- _WORK TO BE COMPLETED_: All of the records below are to be output exactly; no image belongs in the result.

- _DATA FOR REVIEW_:

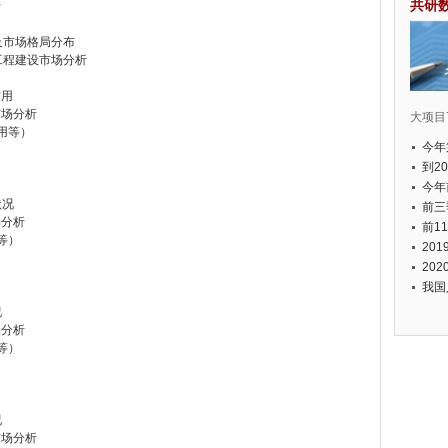
共研
析
及市场格局分布
工程建设市场分析
作用
市场分析
大项目7
用等）
今年
国有
到2
经济
今年
状况
元人
前三
场分析
以上
前1
等）
个，
20
币，
20
我国
况
场分析
等）
况
市场分析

- _COMPLETED EXERCISE_:
共研
析
及市场格局分布
工程建设市场分析
作用
市场分析
大项目7
用等）
今年
国有
到2
经济
今年
状况
元人
前三
场分析
以上
前1
等）
个，
20
币，
20
我国
况
场分析
等）
况
市场分析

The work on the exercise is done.